5.31.2009

please

realize how beautiful you are.
everyone knows it but you.

<3

5.30.2009

trip

i always fall for the people who fell for me ages ago,
but by the time i hit bottom like they did,
they'd gotten up and dusted themselves off.

i have terrible timing.
and terrible luck.

i'm still not catching 11:11.

and sometimes i forget it's even there.
i can't see the back of my neck...
hm.

5.25.2009

oh...

dashlit: i only just remembered you.

i should be doing homework but i have curtains on the floor and a new clock on the wall,
one that ticks so i can finally hear the time i waste as it goes.
(please note: i mean that in a good way.)

i keep messing up my medication, so forgive me for being bloated.
i know it's a sin nowadays, so just keep your pants on for a little bit, until it passes.

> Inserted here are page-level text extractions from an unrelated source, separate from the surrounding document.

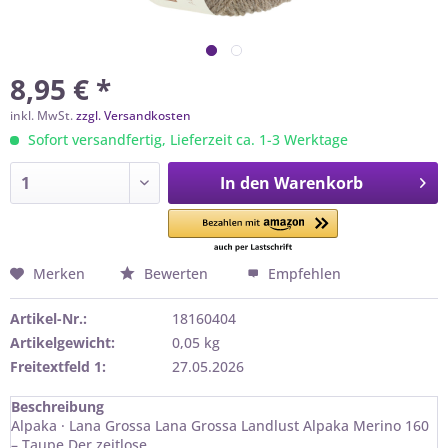
8,95 € *
inkl. MwSt.
zzgl. Versandkosten
Sofort versandfertig, Lieferzeit ca. 1-3 Werktage
In den
Warenkorb
Merken
Bewerten
Empfehlen
Artikel-Nr.:
18160404
Artikelgewicht:
0,05 kg
Freitextfeld 1:
27.05.2026
Beschreibung
Alpaka · Lana Grossa Lana Grossa Landlust Alpaka Merino 160
– Taupe Der zeitlose...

or, you know, take them off.
essentially it's what it means to be dashlit.

baby hairs

please, join me in the revolution.
take off your evil glasses,
and stop seeing people as monsters.

i don't hang out under your bed,






most of the time.

shine

i have no right to judge whether your actions are right or wrong.
you are whatever you allow yourself to be.

5.23.2009

where are we

i make a lot of mistakes,
but i don't spend time regretting them.

you see,
it doesn't mean i'm not sorry.
it doesn't mean i don't care.
it doesn't mean i don't know.

it just means that i am trying to look forward to the time when i will finally get it right.

i am trying, i promise.
and i'm not getting it right just yet, and i know that.

but i will not give up.

i am making that promise to you now,
since i have already made it to myself.

5.20.2009

limbo

you're adorable.

any minute now,
any second,

something interesting will happen to me.
it has to.

5.19.2009

oi oi oi

"you gotta love
walking home alone in the dead of night
because no one cares enough to see you make it home alright
it's true:
the world goes on without you."

i'm so tireddd!

5.18.2009

analysis

i don't think it's necessarily that i'm fake,
but if people are allowed to tell little white lies,
then i suppose maybe i'm alright.

if the truth hurts too much, bottle it up:
a little white lie.

if the truth hurts too much, bottle it up:
a little white me.

ahahahahahahahahahahahahahahahahahahahahahahahaha

if i am like this all the time, how can you argue that i'm fake?
if i am like this all the time, this is me.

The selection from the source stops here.